Blind World Magazine

The blind now have a cooking show of their own.

November 12, 2005.
Tallahassee Democrat, Florida.

BOYNTON BEACH, Fla. - Ken Lexer can cook pasta primavera like a pro.

Every Tuesday, he feeds 200 people at a local soup kitchen, and they know they're going to get something special on his shift - like the time he made mini-pizza, using donated bread. Not having the freshest ingredients doesn't stop Lexer.

Neither does the fact that he is legally blind.

Lexer, 54, of recently was a guest chef on the new show Cooking Without Looking.

The show teaches cooking skills and kitchen safety to blind people and those with impaired vision. Show producers put together an audio-heavy program with play-by-play descriptions. It also helps that the visually impaired hosts describe the action, producers said.

Each show features a visually impaired or blind audience, three hosts with different stages of vision loss and a guest host who shares a favorite recipe.

Lexer served up some Oriental stir-fry.

"It smells so good," said Allen Preston, 56, of West Palm Beach. Preston is a former high school shop teacher and show host who lost his vision during childhood. His service dog, John T, a black Labrador, sits close by.

"I'm putting in some fresh garlic," Lexer says, as he maneuvers a silver spatula in a wok. The aroma of garlic and tangy ginger lingers.

After suffering a stroke eight years ago and being diagnosed with diabetic retinopathy, Lexer became blind. He slowly regained only limited vision and needs a powerful magnifying glass to see.

"I thought, `What am I going to do?'" Lexer said. "I would just sit in a chair, try to watch TV or take a walk, that's it."

But he found some hope in cooking. Lexer eventually enrolled in a number of cooking classes over the years and learned how to cook.

"The only time I go in the kitchen now is to clean up," said his wife, Marciene. "When he lost his sight, he thought his life was over, but cooking has given him focus."

During his Cooking Without Looking episode, Lexer shared tips with the audience, including how to adjust stove temperature safely and using pre-cut vegetables and meats for recipes. Other guest hosts have showed how they use different container sizes and shapes to identify specific ingredients, such as paprika and basil. Everything starts with having an extremely organized kitchen, some said.

The show's producer Ren'ee Rentmeester, president of the Vision World Foundation, an organization that provides services to the visually impaired, came up with the concept for the program after scouring the Internet and discovering that cooking was a popular topic among the blind. A veteran TV producer, Rentmeester said the show combines two of her interests, TV and helping people.

Cooking Without Looking began airing in February and is taped at WXEL's Boynton Beach studio. The show includes segments that discuss common eye diseases and interviews with health professionals. The show has also explored topics such as AIDS and vision loss and children's blindness.

Another host, Annette Watkins, 46, of Sunrise, who lost her vision to macular degeneration, conducts the interviews.

Earlier this year, Rentmeester found a sponsor, John Palmer, owner of Magnifying America, a store for the visually impaired in Coral Springs. He underwrote the first season of Cooking Without Looking, which consists of 13 episodes. WXEL is offering the show nationally to 350 PBS stations, Rentmeester said.

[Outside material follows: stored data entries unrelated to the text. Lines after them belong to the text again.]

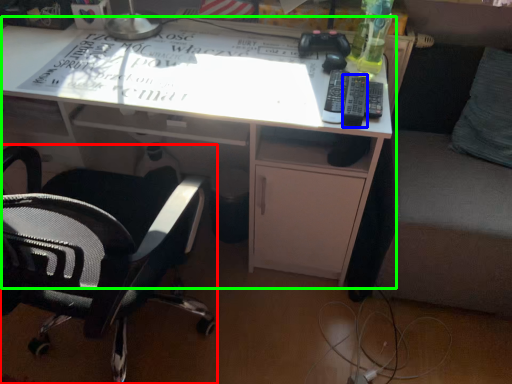 Question: Based on their relative distances, which object is nearer to chair (highlighted by a red box)? Choose from remote (highlighted by a blue box) and desk (highlighted by a green box).

Choices:
 (A) remote
 (B) desk

Answer: (B) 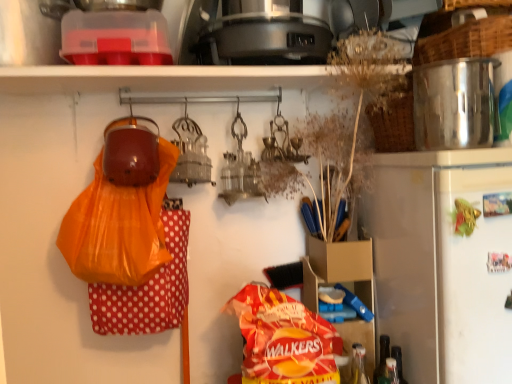 Question: Based on their positions, is satin silver refrigerator at right located to the left or right of shiny metallic pot at upper right?

Choices:
 (A) right
 (B) left

Answer: (A)

Question: Based on their sizes in the image, would you say satin silver refrigerator at right is bigger or smaller than shiny metallic pot at upper right?

Choices:
 (A) small
 (B) big

Answer: (B)

Question: Which object is positioned closest to the silver metallic pot at upper right?

Choices:
 (A) satin silver refrigerator at right
 (B) shiny metallic pot at upper right
 (C) orange plastic bag at left
 (D) translucent plastic bottle at lower right, the first bottle when ordered from right to left
 (E) translucent plastic bottle at lower right, acting as the first bottle starting from the left

Answer: (B)

Question: Which is farther from the red matte bag of walkers chips at center?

"The show is a good tool to educate the public (about blind people), what we can do and who we are," said Celia Chacon, 54, of Plantation, a show host who lost her eyesight 13 years ago. A former caterer, Chacon had to teach herself to cook again, relying mostly on her sense of smell and touch. Now she makes a mean cheesecake and apple pie pizza, she said.

Producers said they hope Cooking Without Looking attracts not only people with vision loss, but also their families.

For the show's target audience, the benefits could be more than just a tasty meal.

"The best thing we can do is encourage people who have lost their eyesight to maintain their independence," show host Preston said. "Cooking is one of those things that keeps you independent."